I started my PhD on an interdisciplinary fellowship that required me, a social scientist, to be housed in a STEM lab with other fellowship students who were in fields such as ecological engineering and biochemistry. I’ll never forget what our faculty mentor said on our first day.

“We don’t need more analyzers,” he said. “We don’t need more people who study ever-smaller parts of the problem. We need synthesizers. People who see the bigger picture and cross disciplinary boundaries.”

The fellowship was meant to train a new generation of scholars who were not constrained by the traditional academic project of specialized analysis in disciplinary silos. Unfortunately, I realized early on that while academic institutions may pay lip service to the value of interdisciplinary scholarship, the way they and their peripheral institutions (i.e. funders, publishers) are structured makes it extremely difficult to do good interdisciplinary work.

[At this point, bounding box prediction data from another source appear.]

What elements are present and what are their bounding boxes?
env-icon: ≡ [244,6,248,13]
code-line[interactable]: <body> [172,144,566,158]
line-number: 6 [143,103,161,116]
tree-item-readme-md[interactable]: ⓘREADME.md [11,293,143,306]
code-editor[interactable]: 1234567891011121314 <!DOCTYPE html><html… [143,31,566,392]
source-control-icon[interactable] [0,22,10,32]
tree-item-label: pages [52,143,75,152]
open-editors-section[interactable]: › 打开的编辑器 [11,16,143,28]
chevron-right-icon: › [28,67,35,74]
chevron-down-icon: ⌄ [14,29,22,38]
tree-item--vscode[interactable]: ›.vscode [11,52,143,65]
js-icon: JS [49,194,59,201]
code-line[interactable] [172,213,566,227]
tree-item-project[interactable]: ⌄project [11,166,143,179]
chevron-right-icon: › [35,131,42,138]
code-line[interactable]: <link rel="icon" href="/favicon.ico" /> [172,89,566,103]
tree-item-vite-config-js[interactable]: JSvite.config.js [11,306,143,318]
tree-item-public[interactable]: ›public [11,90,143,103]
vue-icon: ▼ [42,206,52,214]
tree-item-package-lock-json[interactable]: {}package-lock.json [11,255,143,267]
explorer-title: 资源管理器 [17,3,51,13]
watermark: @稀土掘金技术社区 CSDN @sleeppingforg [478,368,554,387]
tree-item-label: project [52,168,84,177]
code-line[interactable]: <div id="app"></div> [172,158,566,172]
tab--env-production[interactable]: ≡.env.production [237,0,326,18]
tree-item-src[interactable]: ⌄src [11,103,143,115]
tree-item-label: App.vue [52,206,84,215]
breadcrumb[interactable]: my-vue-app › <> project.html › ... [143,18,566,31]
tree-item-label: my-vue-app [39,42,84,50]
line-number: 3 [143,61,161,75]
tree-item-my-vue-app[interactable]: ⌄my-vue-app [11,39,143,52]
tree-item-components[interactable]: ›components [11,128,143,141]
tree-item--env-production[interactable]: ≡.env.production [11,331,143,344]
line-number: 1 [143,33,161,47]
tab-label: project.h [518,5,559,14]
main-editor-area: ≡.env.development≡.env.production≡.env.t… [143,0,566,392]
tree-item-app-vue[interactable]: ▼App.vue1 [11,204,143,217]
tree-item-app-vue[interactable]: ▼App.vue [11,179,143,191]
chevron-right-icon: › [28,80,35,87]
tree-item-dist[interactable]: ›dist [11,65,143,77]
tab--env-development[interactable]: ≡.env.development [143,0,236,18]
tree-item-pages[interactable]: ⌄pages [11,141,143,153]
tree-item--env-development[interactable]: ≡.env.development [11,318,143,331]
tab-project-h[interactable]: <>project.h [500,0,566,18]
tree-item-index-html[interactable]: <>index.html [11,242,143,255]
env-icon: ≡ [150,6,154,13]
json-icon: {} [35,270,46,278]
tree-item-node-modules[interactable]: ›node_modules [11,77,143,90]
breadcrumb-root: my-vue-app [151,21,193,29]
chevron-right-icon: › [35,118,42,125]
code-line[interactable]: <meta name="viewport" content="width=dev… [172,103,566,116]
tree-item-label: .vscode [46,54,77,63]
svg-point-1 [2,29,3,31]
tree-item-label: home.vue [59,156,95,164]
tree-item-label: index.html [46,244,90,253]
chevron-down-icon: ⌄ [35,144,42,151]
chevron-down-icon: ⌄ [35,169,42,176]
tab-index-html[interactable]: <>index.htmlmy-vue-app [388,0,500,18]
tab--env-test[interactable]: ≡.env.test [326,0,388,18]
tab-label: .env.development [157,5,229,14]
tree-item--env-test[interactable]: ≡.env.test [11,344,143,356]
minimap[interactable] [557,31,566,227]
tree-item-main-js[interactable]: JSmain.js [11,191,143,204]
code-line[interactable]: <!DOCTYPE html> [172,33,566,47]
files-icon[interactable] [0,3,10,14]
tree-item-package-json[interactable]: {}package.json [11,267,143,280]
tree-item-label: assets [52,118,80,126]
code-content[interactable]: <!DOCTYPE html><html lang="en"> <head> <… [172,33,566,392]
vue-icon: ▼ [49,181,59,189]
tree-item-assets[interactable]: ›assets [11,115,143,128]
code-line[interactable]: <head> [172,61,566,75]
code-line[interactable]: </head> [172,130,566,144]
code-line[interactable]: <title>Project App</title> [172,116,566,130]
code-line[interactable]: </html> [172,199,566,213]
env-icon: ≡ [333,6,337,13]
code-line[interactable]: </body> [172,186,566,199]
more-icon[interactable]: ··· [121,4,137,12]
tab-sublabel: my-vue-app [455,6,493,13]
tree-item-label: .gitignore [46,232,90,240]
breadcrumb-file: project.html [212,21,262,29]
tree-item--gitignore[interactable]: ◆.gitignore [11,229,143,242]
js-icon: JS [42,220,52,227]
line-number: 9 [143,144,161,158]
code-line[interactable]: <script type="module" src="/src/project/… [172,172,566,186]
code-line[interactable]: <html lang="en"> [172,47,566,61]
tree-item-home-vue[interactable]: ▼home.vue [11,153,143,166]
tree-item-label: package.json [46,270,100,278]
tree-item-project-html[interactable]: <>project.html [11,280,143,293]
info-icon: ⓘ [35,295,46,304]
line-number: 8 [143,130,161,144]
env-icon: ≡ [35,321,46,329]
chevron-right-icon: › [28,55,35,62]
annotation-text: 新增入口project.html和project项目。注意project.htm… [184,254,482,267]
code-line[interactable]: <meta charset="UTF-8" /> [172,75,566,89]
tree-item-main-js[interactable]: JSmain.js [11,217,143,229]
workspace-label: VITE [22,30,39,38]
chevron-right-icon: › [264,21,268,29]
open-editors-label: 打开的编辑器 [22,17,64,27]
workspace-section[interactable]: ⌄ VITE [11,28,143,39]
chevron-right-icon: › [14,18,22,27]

The problem is that analytical work is just easier to value within our system. We know how to fit it into existing structures of knowledge, and it’s easy to calculate its value based on known parameters. Analytical methodologies are more predictable and easily systematized. A prime example is the scientific method. It looks the same regardless of your project.

We have a system built on analysis. So what about synthesis? What is it about the work of synthesis that makes it kind of like that guest you regret inviting to the party because they’re so perplexing and disconcerting? Here’s where robots come in.

Artificial intelligence (AI) has seen amazing advances in the last fifty years, and is currently a burgeoning and exciting field of inquiry. One of the challenges is figuring out how to program self-directed learning. AI robots are skilled at analytical tasks like deduction and modeling – both important in terms of learning based on expected outcomes. But they have made few strides in synthesis – which is a learning process that results in unexpected outcomes. Analysis is inward-looking and makes use of a set of constraints that guide the inquiry and outcome. Synthesis is outward-looking and requires both an open field of inquiry and open-ended outcomes. Analysis can deliver understanding of current conditions. Synthesis can deliver new solutions to current problems.*

What are AI robots missing? According to roboticist Hod Lipson, two essential types of intelligence: creativity and curiosity. We have not yet figured out how to program and operationalize these traits in AI. Partly this is because we don’t understand how they work, particularly creativity. Creativity is fundamentally an experimental and evolutionary process. Evolution proceeds through trial and error, and without a specified or predictable end goal. It is experimental in nature, and very much dependent on a complex interplay of constantly changing inputs and incremental outputs.

Curiosity is perhaps the greatest driver of creativity, besides the problem structure itself. Curiosity is an active drive that pushes us to pursue knowledge not only about the world right there in front of us, but about abstract unknowns. It is what enables us to not only learn what we need to know about our immediate environments in order to survive, but to imagine what lies beyond the horizon. It is at the core of human adaptability and our success as a species. And on an individual level, curiosity functions in a similar way. Curious people often fare better because they’re better at handling uncertainty, ambiguity, and novelty. They’re creative problem solvers.

The challenge of programming creativity and curiosity into AI underlines just how distinctive and exceptional these traits are in human beings. They are perhaps among our most valuable characteristics, and should be fostered at every turn. While it remains to be seen if we’ll figure out how to design AI robots that match humans in these capabilities, we can intentionally direct and grow our own creativity and curiosity. And may I suggest we combine those with another trait that thus far eludes AI: kindness.

*This and the following sections on AI and robots were inspired and informed by this paper by roboticist Hod Lipson and this interview with scientist Lex Fridman.